I was already having a crappy day then I read this. This totally sucks. I mean really?
Comedian Jordan Temple on Conan (paraphrasing): There are people who don’t believe in depression who believe in Jesus.
The good news is the Cleveland Indians are going to remove “Chief Wahoo” from their uniforms. The bad new is they’re still the Cleveland Indians.
I would argue that the name Indians is less offensive than Redskins. So maybe we need to see some action in the District of Columbia next.
I’m trying to think of team mascots that are specific groups of humans. The first one that comes to mind is Vikings. This is an extinct culture from which I am descended. My college and my junior high school mascots were vikings. The mascot of Puyallup H.S., where Chris is likely to go, is Vikings. I’ve never heard any people from Norway say they were offended by this mascot. But apparently, at my undergrad alma mater there has been some discussion about whether a blonde haired, blue-eyed Norseman truly represents a highly diverse student body.
Another name that comes to mind is Trojans. Again, an extinct culture, but an homogenous people.
Mariners? Heck. Anyone can be a Mariner.
Warriors? I think that’s safe despite it’s common usage associated with male American Indians. It describes a wide variety of people trained for conflict.
49ers? If you want to be associated with gold prospectors, most of whom failed, go right ahead.
I could go on, but the point is if American Indian tribes find your choice of mascot offensive, do the decent thing and get rid of it.
Found this on the back of a student’s paper. Kid’s got a future.
This guy was declared London’s most eligible bachelor a year ago. I guess that sort of thing makes one feel all high and mighty. Picking on IKEA like this.

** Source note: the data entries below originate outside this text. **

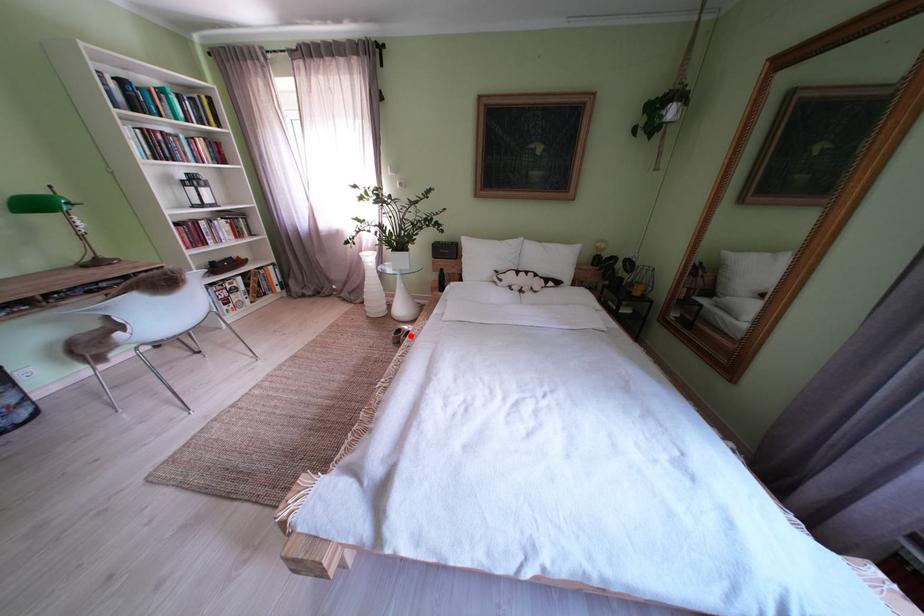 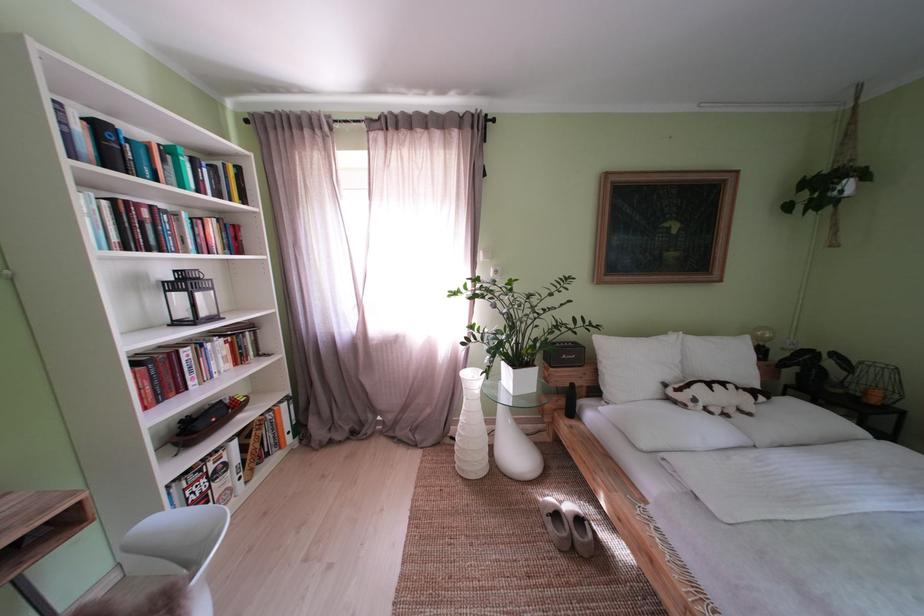 In the second image, find the point that corresponds to the highlighted location in the first image.

(567, 521) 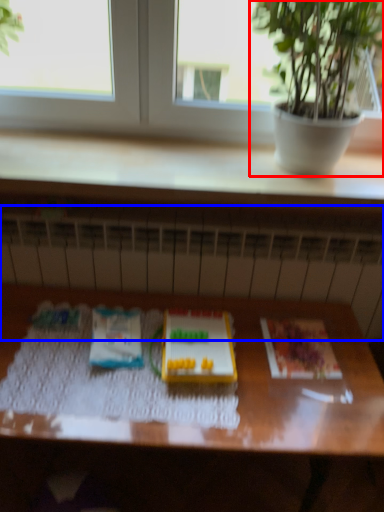 Question: Which object is closer to the camera taking this photo, houseplant (highlighted by a red box) or radiator (highlighted by a blue box)?

Choices:
 (A) houseplant
 (B) radiator

Answer: (A) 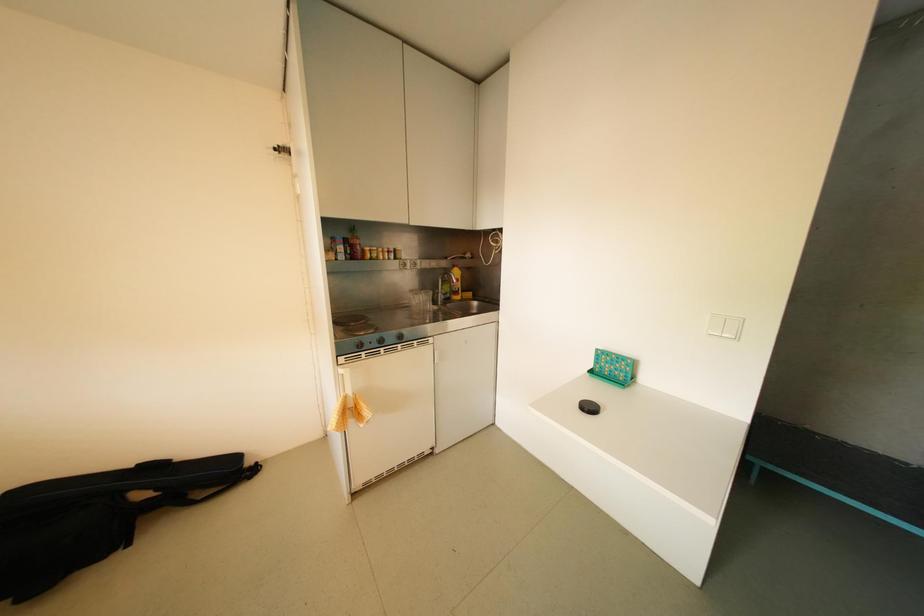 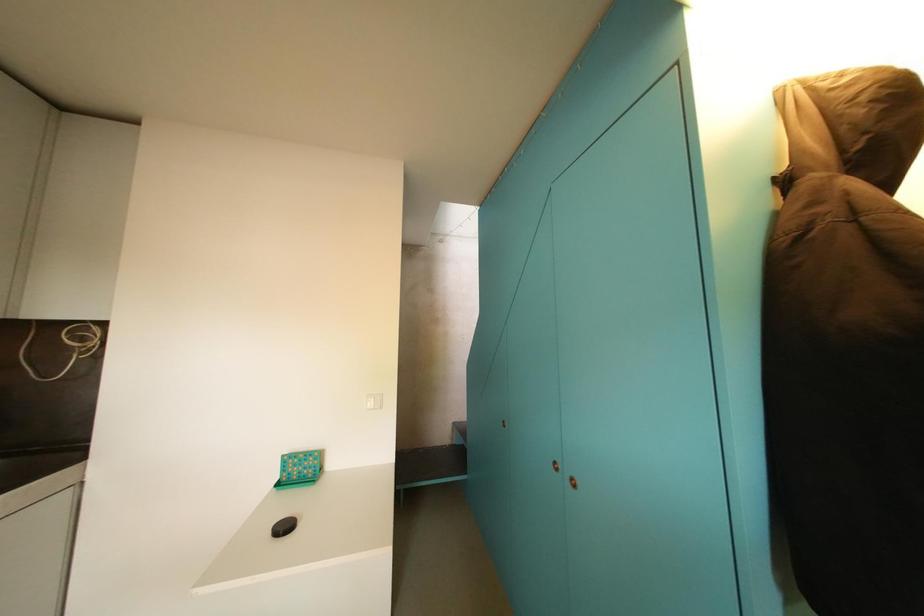 Question: Based on the continuous images, in which direction is the camera rotating? Reply with the corresponding letter.

Choices:
 (A) Left
 (B) Right
 (C) Up
 (D) Down

Answer: (B) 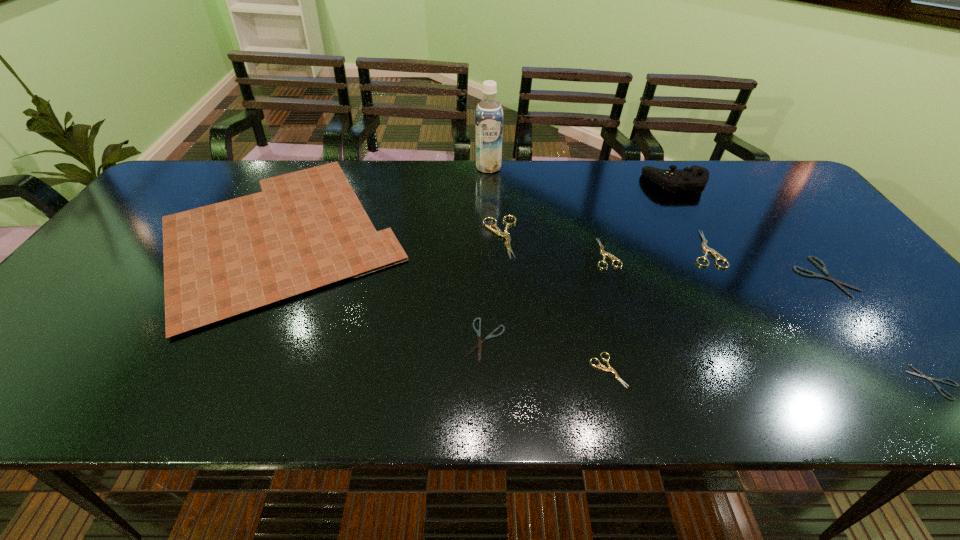 At what (x,y) coordinates should I click in order to perform the action: click on soya milk. Please return your answer as a coordinate pair (x, y). Image resolution: width=960 pixels, height=540 pixels. Looking at the image, I should click on (489, 114).

The image size is (960, 540). Identify the location of the second tallest object. (695, 178).

Find the location of a particular element. The width and height of the screenshot is (960, 540). gameboard is located at coordinates (306, 229).

Where is `the third tallest object`? The image size is (960, 540). the third tallest object is located at coordinates (306, 229).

Anyone out there not think Aung San Suu Kyi should have been freed by the repressive government of Myanmar? The current reality does not change the fact that she was a political prisoner. Now, as a leader, she must be held accountable. But not foreseeing her every future move does not make past supporters any less free to speak their minds.
And so it is with U2. Predictably, their Grammy performance brought forth the “shut up and sing” fetishists out of the woodwork, not to mention most of the other very political performances last night. Here’s some news folks: musicians have a right to free speech too. U2 has always been a political group, and I daresay that’s why most of their fans are so devoted. And, although I’m not as familiar with hip hop, I would wager that most artists in that genre have reasons for getting political.

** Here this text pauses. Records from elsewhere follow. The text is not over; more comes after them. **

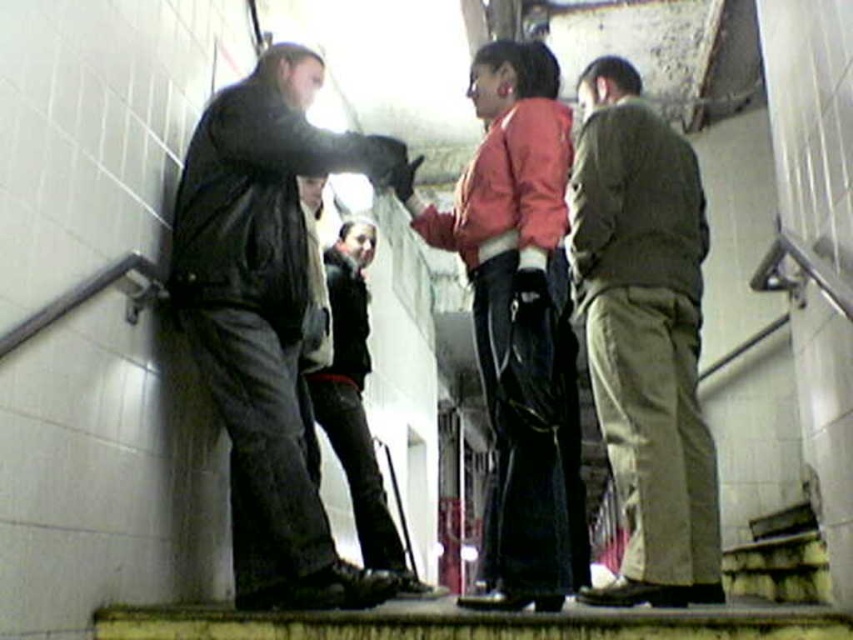 Question: Can you confirm if dark green fabric pants at right is positioned above matte pink jacket at center?

Choices:
 (A) yes
 (B) no

Answer: (B)

Question: From the image, what is the correct spatial relationship of dark green fabric pants at right in relation to leather jacket at center?

Choices:
 (A) above
 (B) below

Answer: (A)

Question: Does matte black jacket at left appear on the right side of leather jacket at center?

Choices:
 (A) no
 (B) yes

Answer: (A)

Question: Considering the real-world distances, which object is closest to the dark green fabric pants at right?

Choices:
 (A) matte pink jacket at center
 (B) leather jacket at center

Answer: (A)

Question: Which of these objects is positioned closest to the dark green fabric pants at right?

Choices:
 (A) leather jacket at center
 (B) matte pink jacket at center

Answer: (B)

Question: Which point is closer to the camera?

Choices:
 (A) (351, 156)
 (B) (695, 496)

Answer: (A) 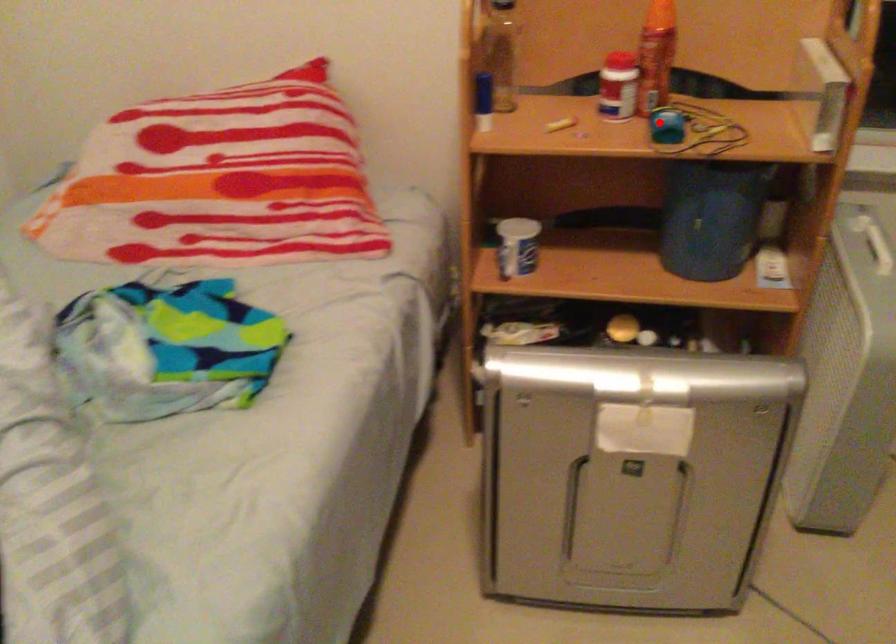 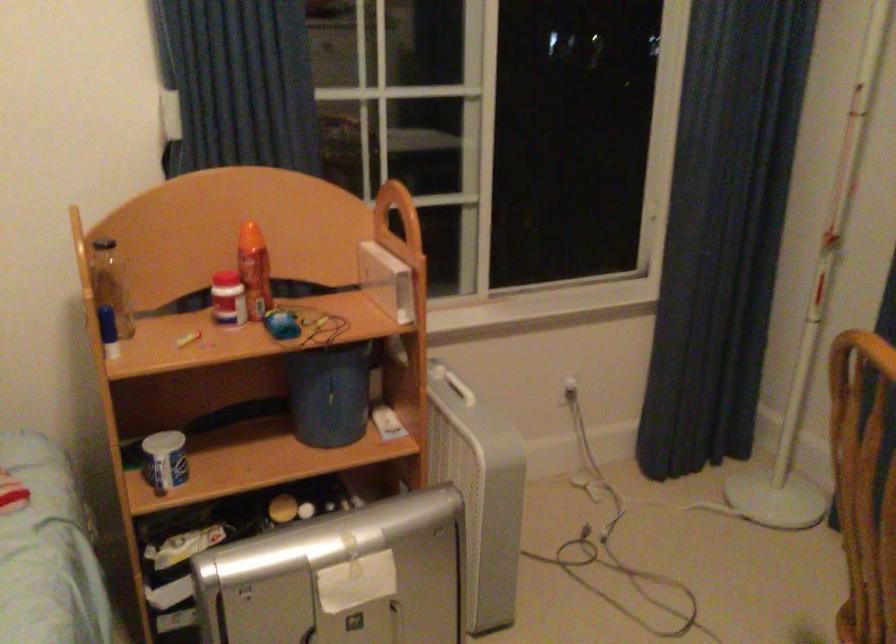 Where in the second image is the point corresponding to the highlighted location from the first image?

(281, 324)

My advice is, if you don’t want to hear political statements you disagree with, don’t watch TV, listen to the radio, or read. Stay home with the shades pulled. Oh, and don’t vote.
We watched “Mudbound” last night. It was excellent, although as aggravating as a story about racism in the post-WWII South should be. Mary J. Blige was good, but I don’t expect her to win Best Supporting Actress over the tough competition she faces.
The performance that really stood out for Laurie and me was Carey Mulligan. I think she was more Lead than Supporting, so not a direct rival to Blige, but I think she is better than Margot Robbie and Meryl Streep.
I think I hoped the story would escape the racist violence of the era, but it was handled as well as it could have been. Just heartbreaking.
Laurie and I both really enjoyed “Get Out.” Unnerving story with a very appealing protagonist. I was grateful that Peale didn’t drag out the ending with additional resurrections of the murderous family. Some thrillers take it way too far in that department. It was on the verge, but it ended where it should have.
We are down to two Best Picture nominees: “Phantom Thread”, and “Call Me by Your Name.” We expect to see them before the Oscars are distributed.